On this 31st of December, I opened up all the windows in the house to let the sweet Southern winter air waft through. It's 67 degrees, slightly overcast, and the lake is as pretty as can be.
After 10 years in the South (following 7 years in St. Louis and 3 in DC) I am still astonished at the weather that we have at this time of year. There's a peaceful, quiet quality to the days. On my early morning walks this week I've watched the robins and bluebirds buzzing about, have been hissed at by the geese that hang out by the side of the road leading out of Lakeridge, and, this morning, was able to get quite close to one of the great blue herons as it sat stone still by the dam before deciding that I was getting too close; then it took off across the lake with those long loping wingbeats that take my breath away.
The first time that Lynn invited me to come to Birmingham to see her (thus, my second visit, following the seminar at which we met), I came from Wisconsin, where I had been sitting bedside duty for my father. His surgery was a day or two after Christmas, and during the week that he was in intensive care, I sat in the lounge at the hospital all night long, reading, talking with Lynn on the telephone, and occasionally helping out with my dad (there was that one night when he almost died, his lungs filling up, and the on-duty nurse enlisted me as we pounded on his chest and pumped his lungs -- she was magnificent and I'll never forget her -- by morning he was sleeping peacefully -- I was drained, astounded, and utterly grateful for the experience).
I left for Birmingham on the 4th of January, driving to Chicago on the day after a blizzard, with the temperature somewhere around 20 below, and the drifts on the sides of the roads 10 and 15 feet high.

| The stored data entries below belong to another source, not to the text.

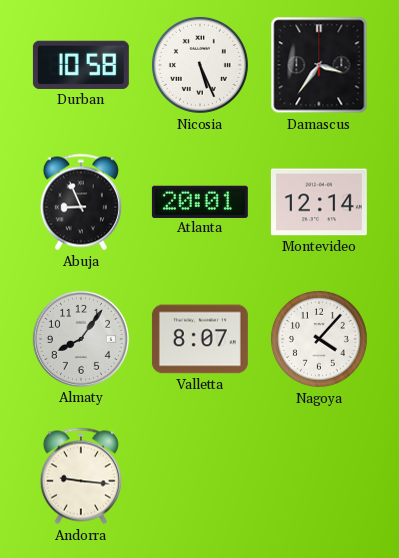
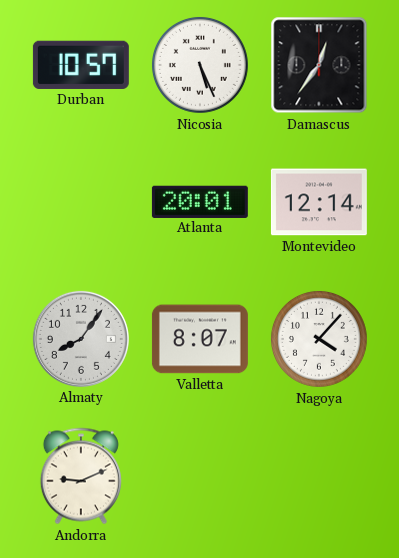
Durban: 10:58 -> 10:57
Damascus: 3:36 -> 12:36
Abuja: 8:56 -> none
Andorra: 9:16 -> 9:11
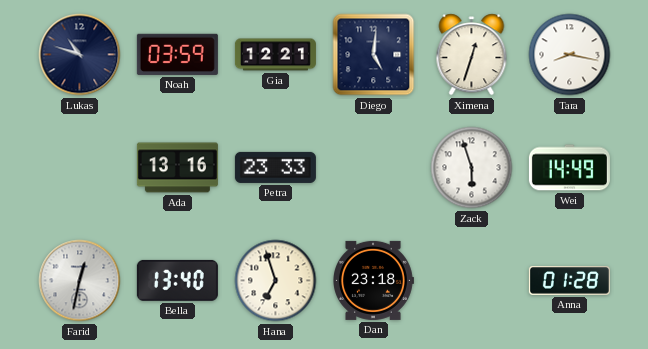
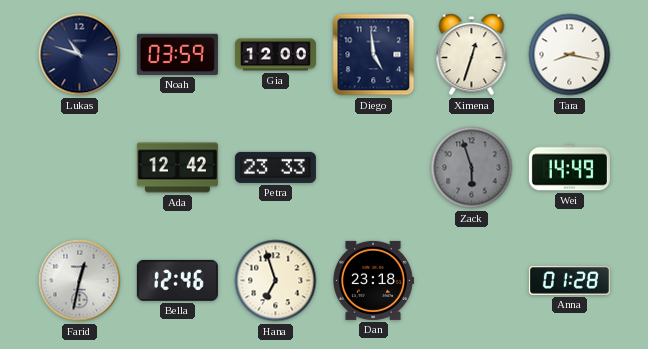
Gia: 12:21 -> 12:00
Diego: 5:01 -> 4:59
Ada: 13:16 -> 12:42
Zack dial: white -> grey
Bella: 13:40 -> 12:46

I didn't think anything of it. The normal weather that I grew up with.
I landed in Birmingham, and was not thinking about weather. (This is where I should insert the story about the slo-mo scene in the airport, and the letter about the guest room, but that'll have to wait for another time...) The next day, she served me lunch out on her deck (slices of french bread covered with cheese & sausage & spices, toasted under the broiler). I had not done much travelling at that point, and the notion that one could, in 24 hours, go from the frigid snows of Wisconsin to the delicate, balmy winter days of Alabama, was a revelation.
It was Lynn, of course, just in her being, that could melt snow and bring on a beautiful warm day in the middle of January. It made complete sense to me. It still does.